NPHC’s Silent March to encourage discrimination solutions

Taisha White

In light of the recent discriminatory issues regarding minorities, Georgia Southern University’s National Pan-Hellenic Council (NPHC) is hosting the Lift Every Voice Silent March this Saturday at the Rotunda.

The Silent March is part of NPHC Week 2016, which its’ “Stay Woke” theme is geared to educate and inform the GS campus on injustices that many people receive on a daily basis.

Co-host and event coordinator Aja Blair explains what prompted NPHC to take on the controversial topic of discrimination.

“There is no better time for change than the present. We are not just speaking on a racial stand point. It initially started off as a Black Lives Matter movement, but through discussion with others about what I wanted to see happening, I realized that only people that look like me would be there,” Blair said. “If we wanted to get somewhere with this platform, we needed to take on something different.”

The event will start with a silent march from the Rotunda to the RAC, where participates are encouraged to stay silent to prompt those to want to wait and listen to what the marchers are trying to say. At the end of the march, there will be speakers from the Gay Straight Alliance and a speaker on disabilities that will speak on the ongoing issue of discrimination amongst their community.

Nicholas Hayes, co-host and event coordinator, believes that this event will be a continuance to promote discussion on discrimination and prompt creating solutions to issues.

“We overall are trying to get people to be open minded and absorb new knowledge so they will at least have the ability to create change in their community,” Hayes said. “We know that this event will not be the end all, be all. It’s not going to change everything that is happening right now, but we are hoping that it will get people to understand and pay attention to what is happening around the world.”

GS students are excited for the knowledge the Silent March will bring to them.

“In my opinion with race and discrimination issues, we are the ones that created them. We wouldn’t have these issues if we would just stop and really look and pay attention to the problems that are out in the world instead of ignoring them and acting like they are not there,” Myra Livingston, junior computer science major, said.

Livingston believes that the current issues are created by people and the lack of willing to communicate.

“If we stop and look around and actually communicate with each other, we could create faster solutions to our issues. I think that this event is a great way to getting that message across to others,” Livingston said.

The event is also prompting students to educate themselves on the many uncomfortable issues around the world.

Sophomore biology major Destiny Ettaing believes that students should partake in the march to understand discriminatory issues that they are not aware of.

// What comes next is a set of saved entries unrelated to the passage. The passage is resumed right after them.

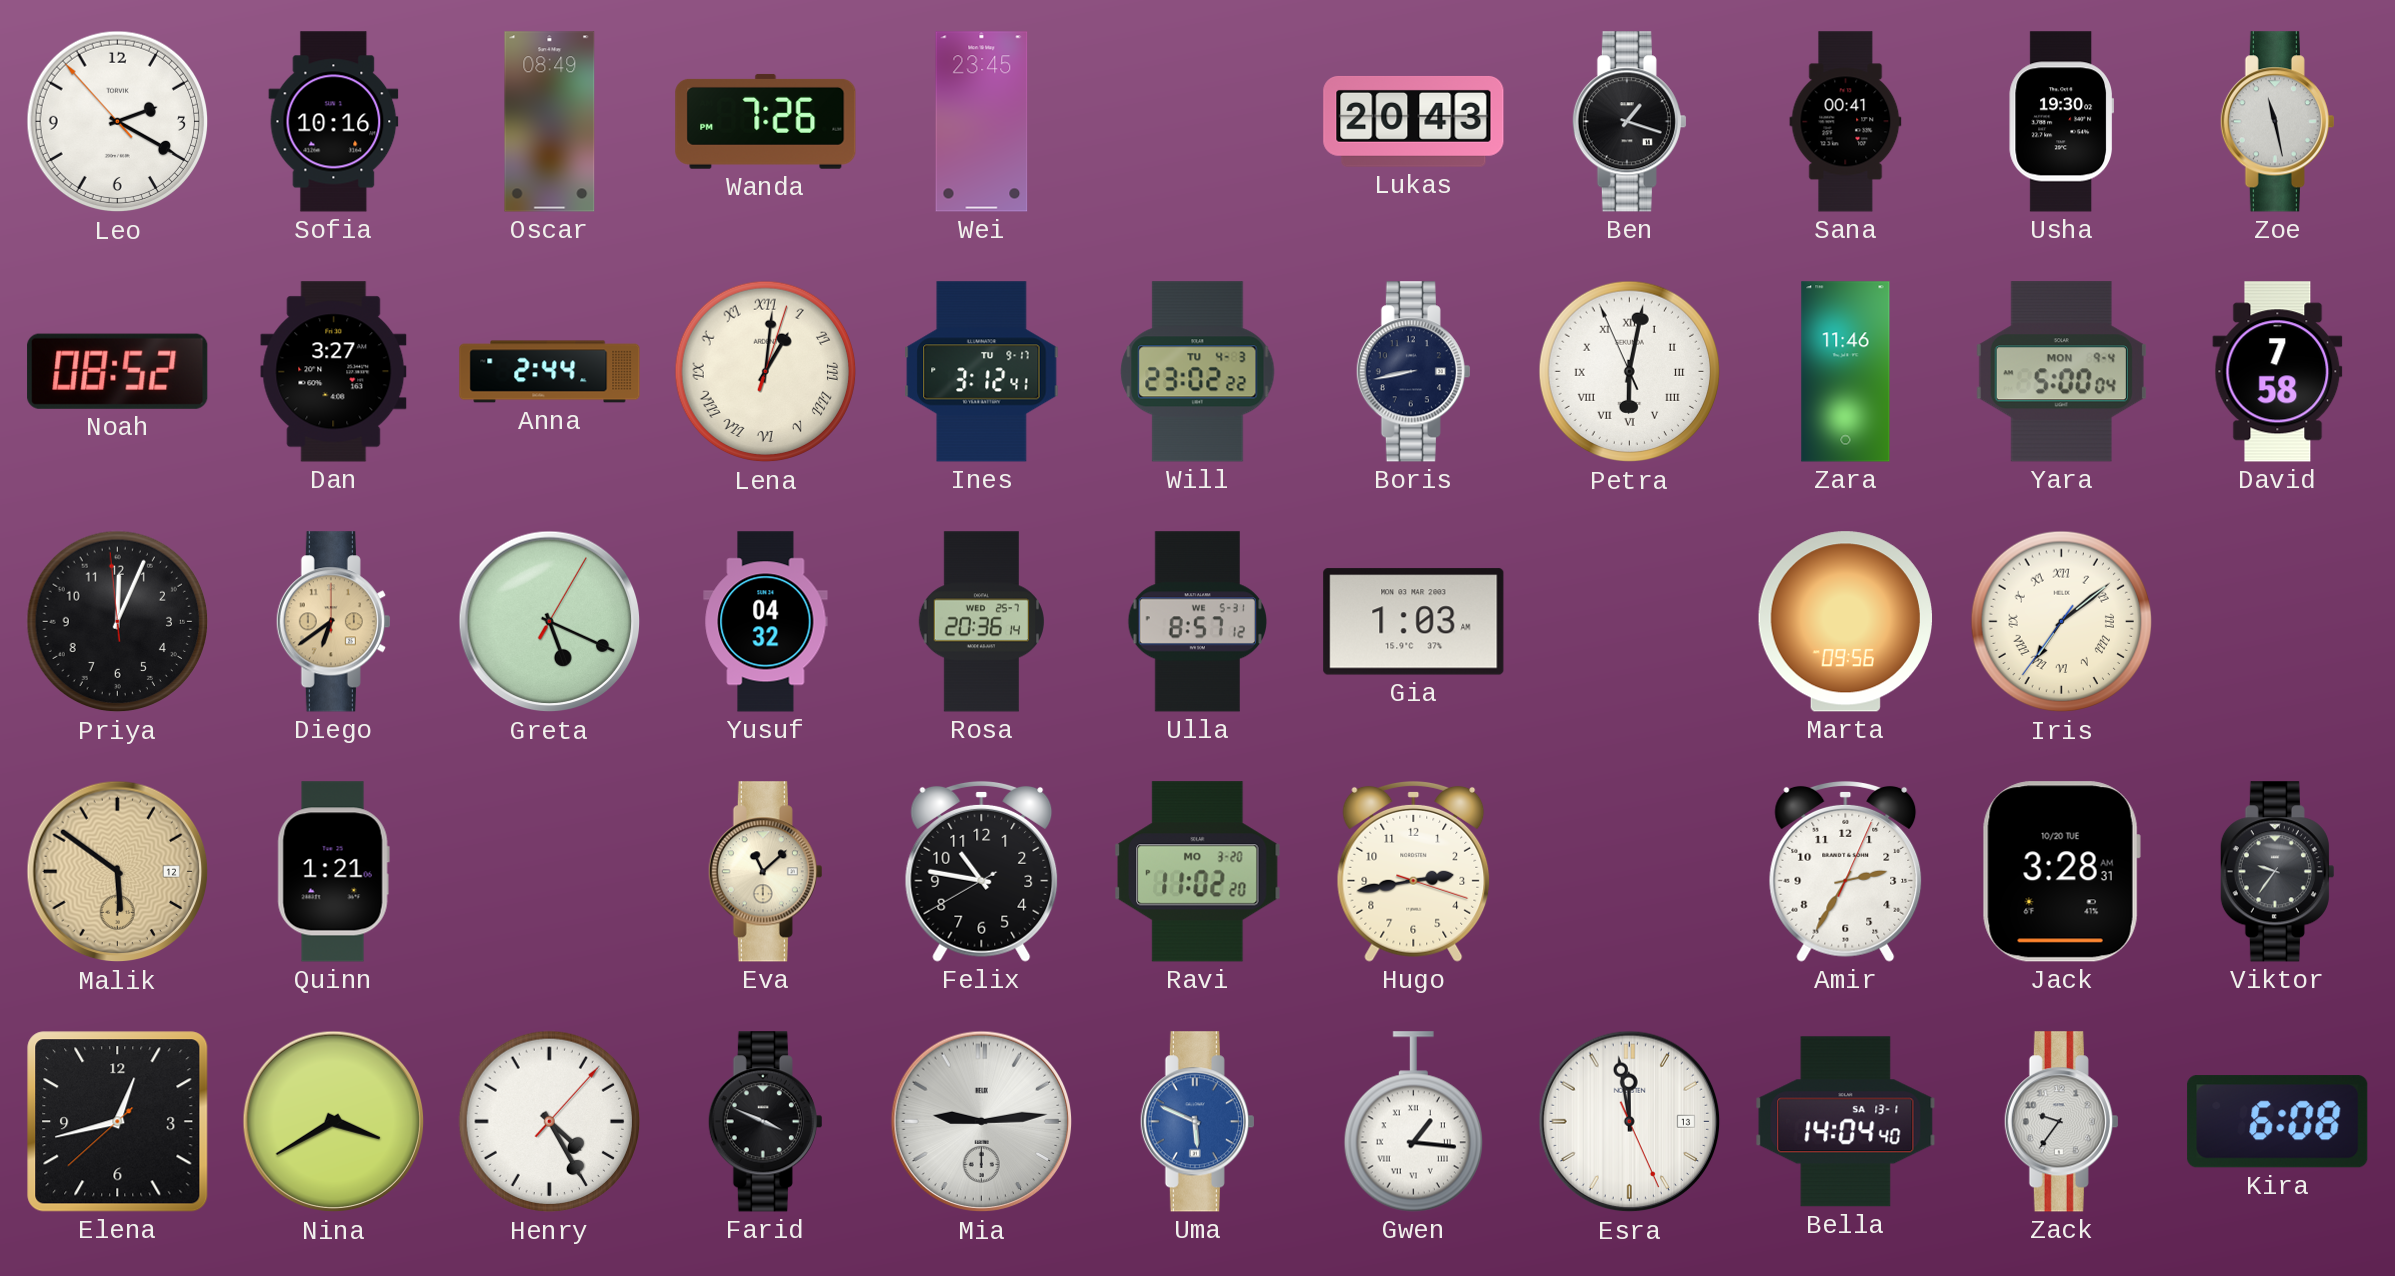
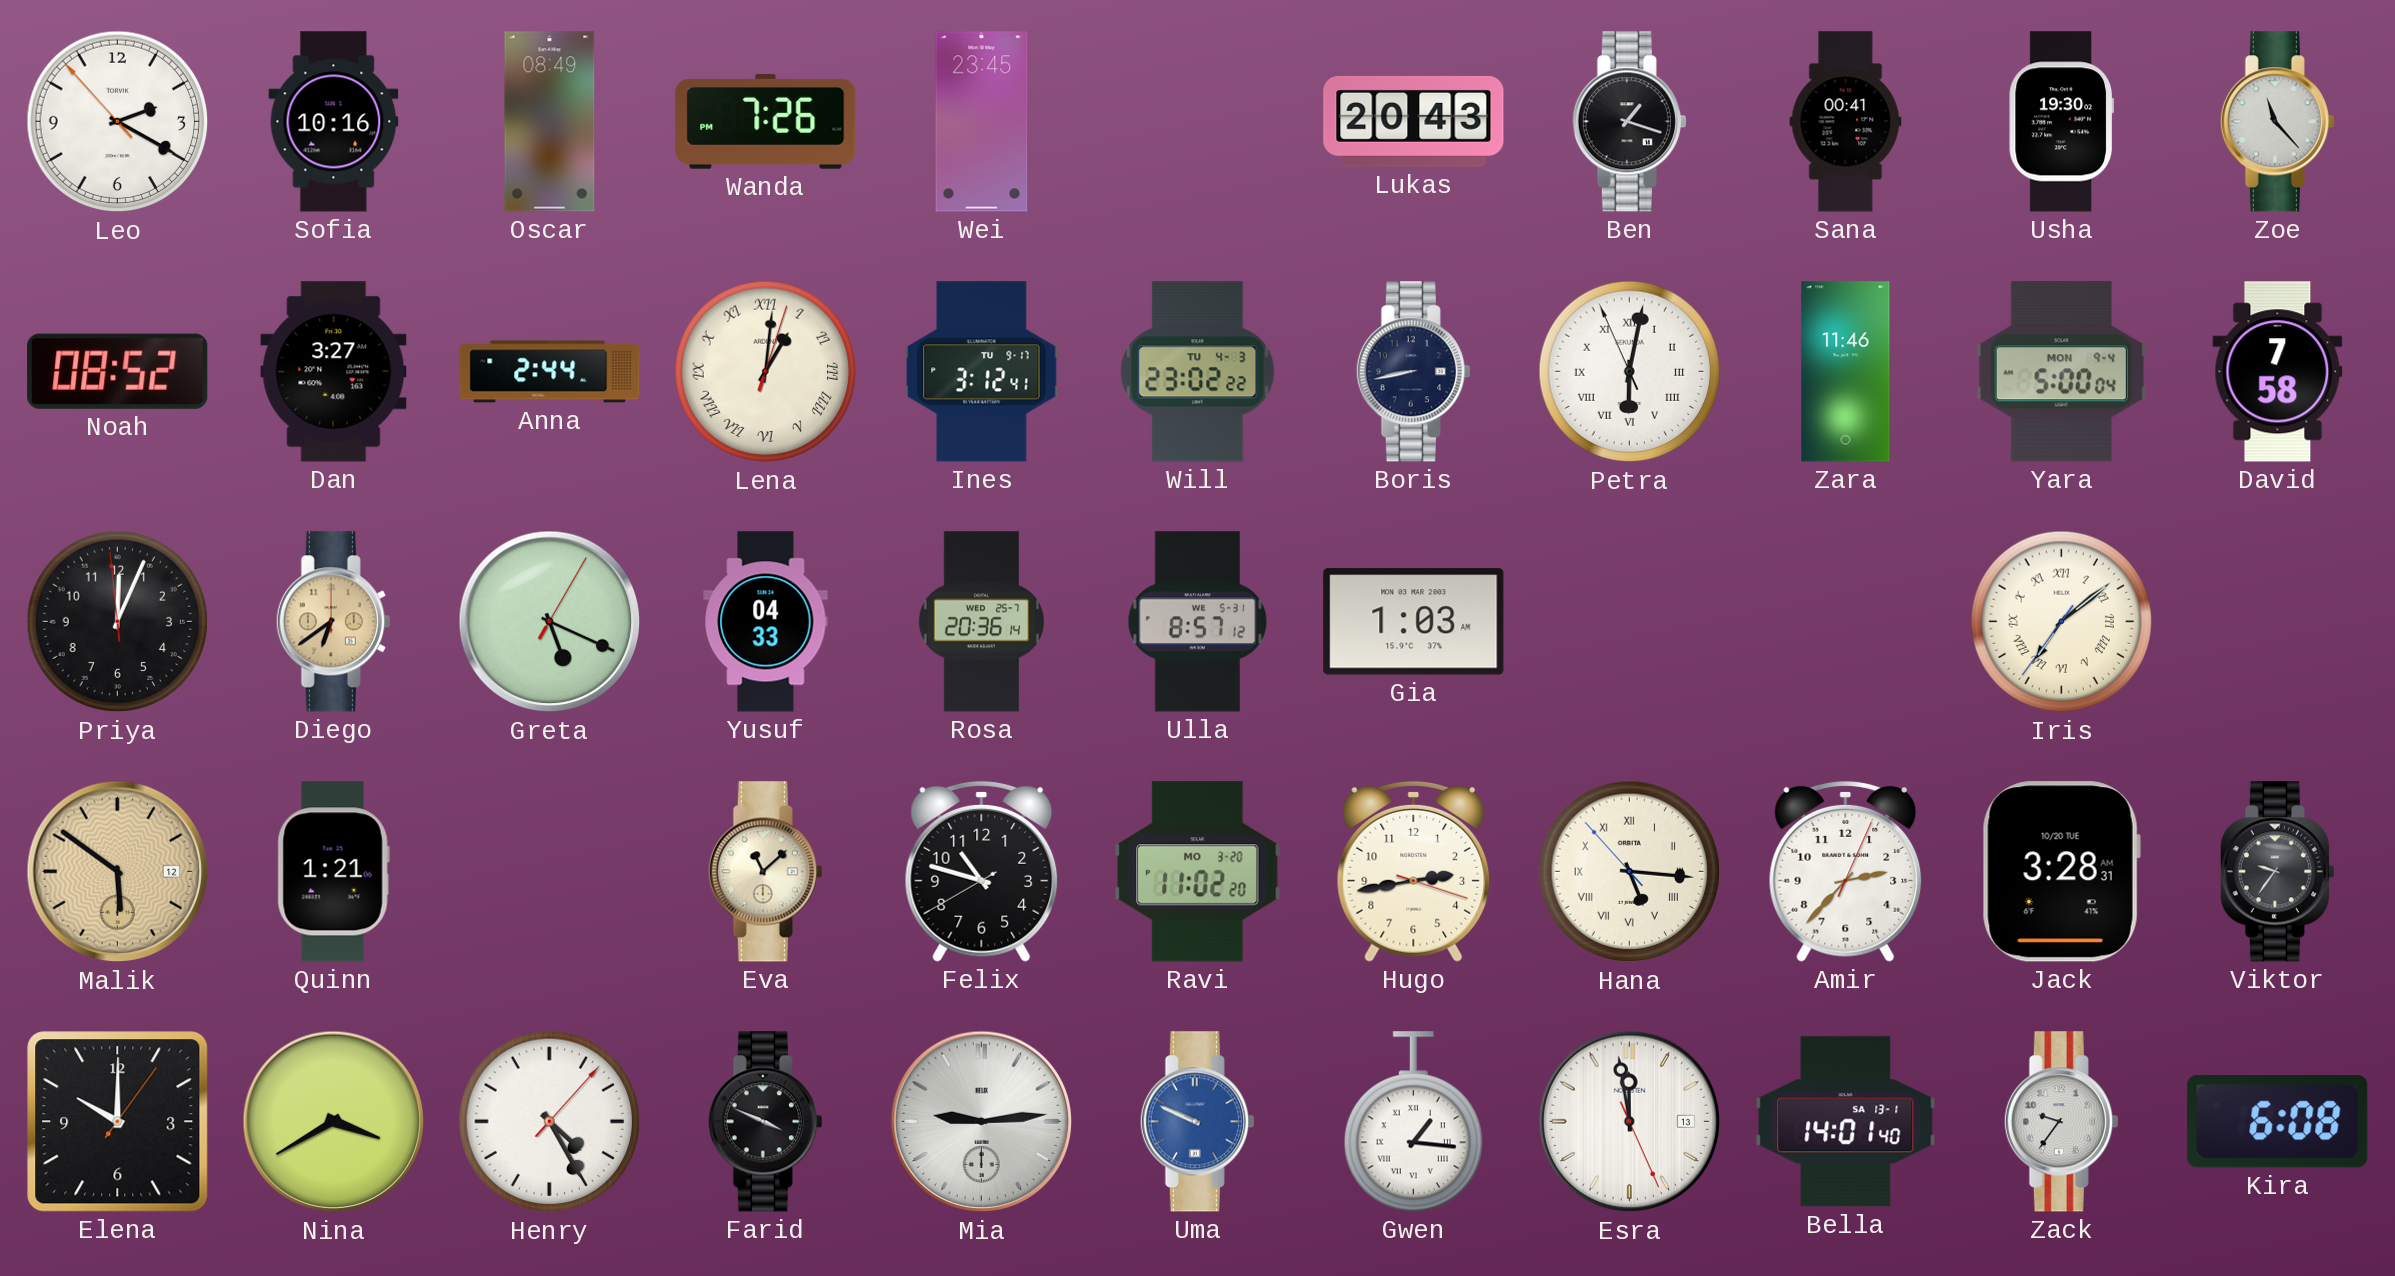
Zoe: 11:28 -> 11:23
Yusuf: 04:32 -> 04:33
Marta: 09:56 -> none
Felix: 10:46 -> 10:47
Hana: none -> 5:15
Amir: 2:35 -> 2:37
Elena: 12:42 -> 10:00
Uma: 5:49 -> 9:49
Bella: 14:04 -> 14:01
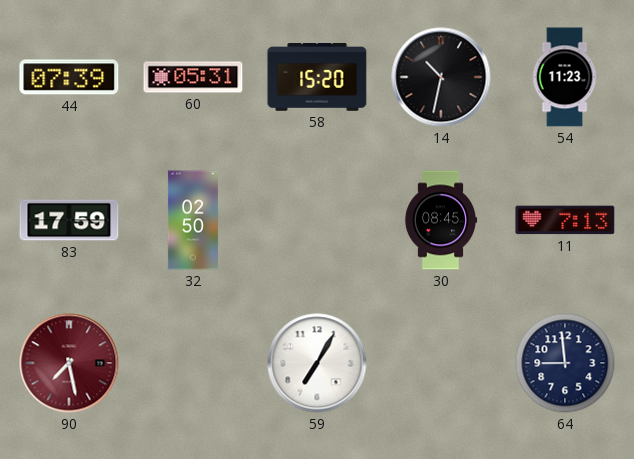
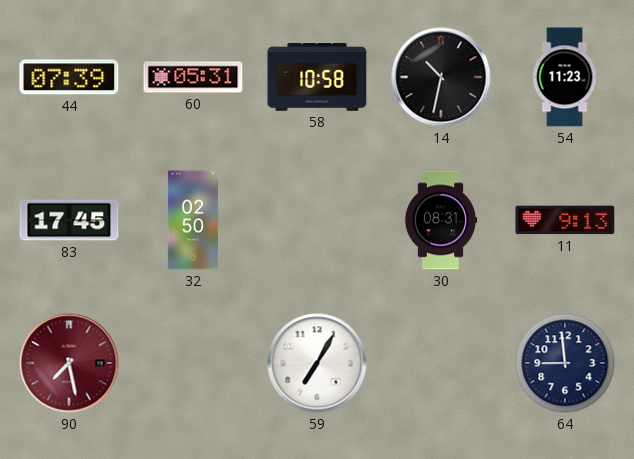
58: 15:20 -> 10:58
83: 17:59 -> 17:45
30: 08:45 -> 08:31
11: 7:13 -> 9:13
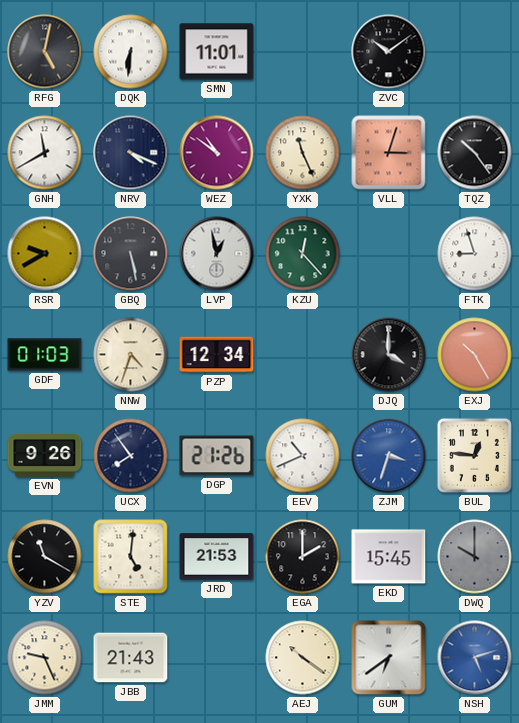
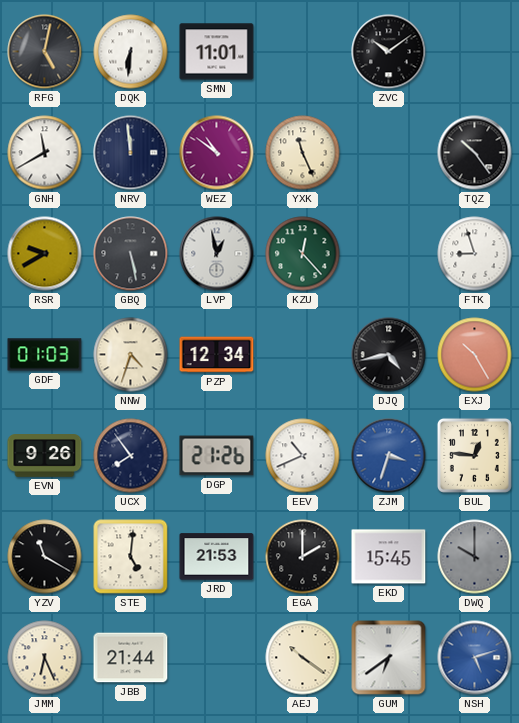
NRV: 4:19 -> 11:59
VLL: 3:03 -> none
DJQ: 4:00 -> 4:43
JMM: 9:26 -> 6:26
JBB: 21:43 -> 21:44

Ettaing said, “I feel like it’s important for students to partake in events like this because there are many people who have no idea what is going on or are not well educated in many topics. Also with this event, you are also around people who might share similar issues that you may be facing. So it’s a great way for people to come together as one.”

For more information on NPHC week or upcoming events, follow them on their instagram page @gsu_nphc or twitter page @GASouthern_NPHC.

This article was corrected on Sept. 23 to remove an incorrect reference to the Student Disability Resource Center. A speaker on disabilities at the event will not be representing the center. The George-Anne regrets this mistake.